Each entry is to be given again precisely, and no picture may be carried over.

Dataset entries:

•••

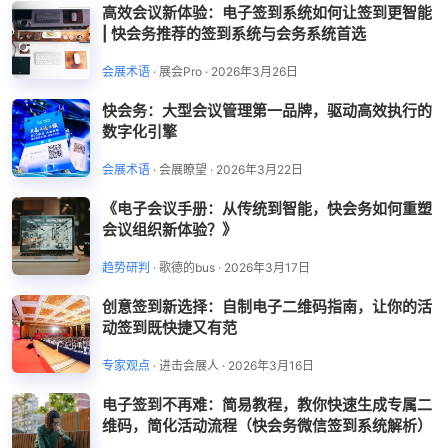
高效会议新体验：电子签到系统如何让签到更智能
| 快会务推荐的签到系统与会务系统首选
会展术语
·
展会Pro
·
2026年3月26日
快会务：大型会议管理第一品牌，驱动高效执行的
数字化引擎
会展术语
·
会展瞭望
·
2026年3月22日
《电子会议手册：从传统到智能，快会务如何重塑
会议组织新体验？》
趋势研判
·
歌德的bus
·
2026年3月17日
创意签到新选择：自制电子二维码指南，让你的活
动签到既快捷又有范
专家观点
·
进击会展人
·
2026年3月16日
电子签到不再难：简易教程，教你快速生成专属二
维码，简化活动流程（快会务微信签到系统解析）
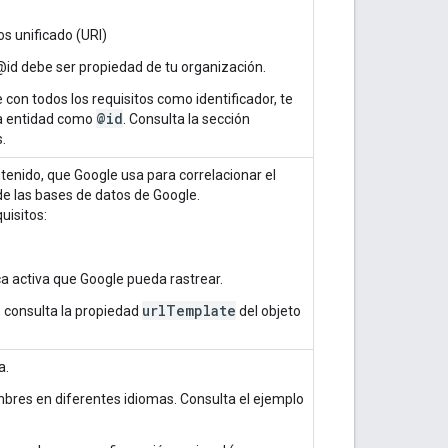
os unificado (URI)
 @id debe ser propiedad de tu organización.
con todos los requisitos como identificador, te
@id
a entidad como
. Consulta la sección
.
tenido, que Google usa para correlacionar el
de las bases de datos de Google.
uisitos:
 activa que Google pueda rastrear.
url
Template
 consulta la propiedad
del objeto
a.
bres en diferentes idiomas. Consulta el ejemplo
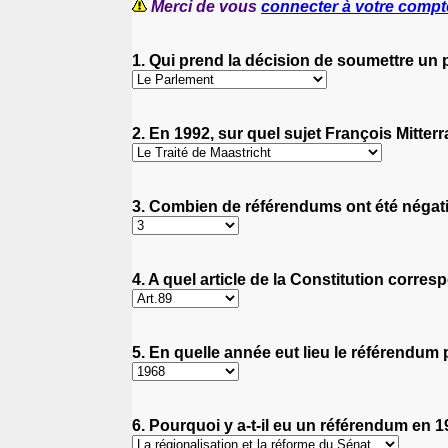
Merci de vous
connecter à votre compt
1. Qui prend la décision de soumettre un 
2. En 1992, sur quel sujet François Mitterr
3. Combien de référendums ont été négati
4. A quel article de la Constitution corres
5. En quelle année eut lieu le référendum 
6. Pourquoi y a-t-il eu un référendum en 1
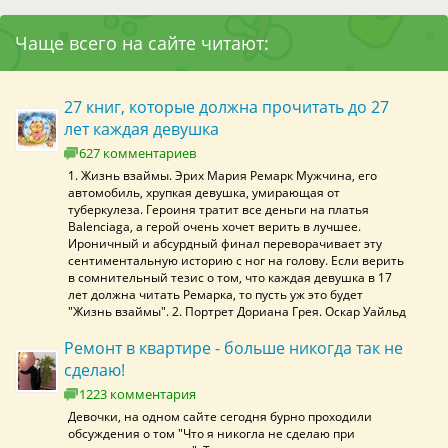
Чаще всего на сайте читают:
27 книг, которые должна прочитать до 27
лет каждая девушка
627 комментариев
1. Жизнь взаймы. Эрих Мария Ремарк Мужчина, его
автомобиль, хрупкая девушка, умирающая от
туберкулеза. Героиня тратит все деньги на платья
Balenciaga, а герой очень хочет верить в лучшее.
Ироничный и абсурдный финал переворачивает эту
сентиментальную историю с ног на голову. Если верить
в сомнительный тезис о том, что каждая девушка в 17
лет должна читать Ремарка, то пусть уж это будет
"Жизнь взаймы". 2. Портрет Дориана Грея. Оскар Уайльд
Ремонт в квартире - больше никогда так не
сделаю!
1223 комментария
Девочки, на одном сайте сегодня бурно проходили
обсуждения о том "Что я никогла не сделаю при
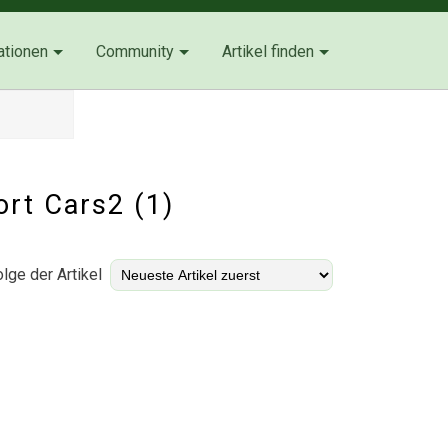
ationen
Community
Artikel finden
ort Cars2 (1)
lge der Artikel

•••

EXERCISE ANSWER:
高效会议新体验：电子签到系统如何让签到更智能
| 快会务推荐的签到系统与会务系统首选
会展术语
·
展会Pro
·
2026年3月26日
快会务：大型会议管理第一品牌，驱动高效执行的
数字化引擎
会展术语
·
会展瞭望
·
2026年3月22日
《电子会议手册：从传统到智能，快会务如何重塑
会议组织新体验？》
趋势研判
·
歌德的bus
·
2026年3月17日
创意签到新选择：自制电子二维码指南，让你的活
动签到既快捷又有范
专家观点
·
进击会展人
·
2026年3月16日
电子签到不再难：简易教程，教你快速生成专属二
维码，简化活动流程（快会务微信签到系统解析）
os unificado (URI)
 @id debe ser propiedad de tu organización.
con todos los requisitos como identificador, te
@id
a entidad como
. Consulta la sección
.
tenido, que Google usa para correlacionar el
de las bases de datos de Google.
uisitos:
 activa que Google pueda rastrear.
url
Template
 consulta la propiedad
del objeto
a.
bres en diferentes idiomas. Consulta el ejemplo
Merci de vous
connecter à votre compt
1. Qui prend la décision de soumettre un 
2. En 1992, sur quel sujet François Mitterr
3. Combien de référendums ont été négati
4. A quel article de la Constitution corres
5. En quelle année eut lieu le référendum 
6. Pourquoi y a-t-il eu un référendum en 1
Чаще всего на сайте читают:
27 книг, которые должна прочитать до 27
лет каждая девушка
627 комментариев
1. Жизнь взаймы. Эрих Мария Ремарк Мужчина, его
автомобиль, хрупкая девушка, умирающая от
туберкулеза. Героиня тратит все деньги на платья
Balenciaga, а герой очень хочет верить в лучшее.
Ироничный и абсурдный финал переворачивает эту
сентиментальную историю с ног на голову. Если верить
в сомнительный тезис о том, что каждая девушка в 17
лет должна читать Ремарка, то пусть уж это будет
"Жизнь взаймы". 2. Портрет Дориана Грея. Оскар Уайльд
Ремонт в квартире - больше никогда так не
сделаю!
1223 комментария
Девочки, на одном сайте сегодня бурно проходили
обсуждения о том "Что я никогла не сделаю при
ationen
Community
Artikel finden
ort Cars2 (1)
lge der Artikel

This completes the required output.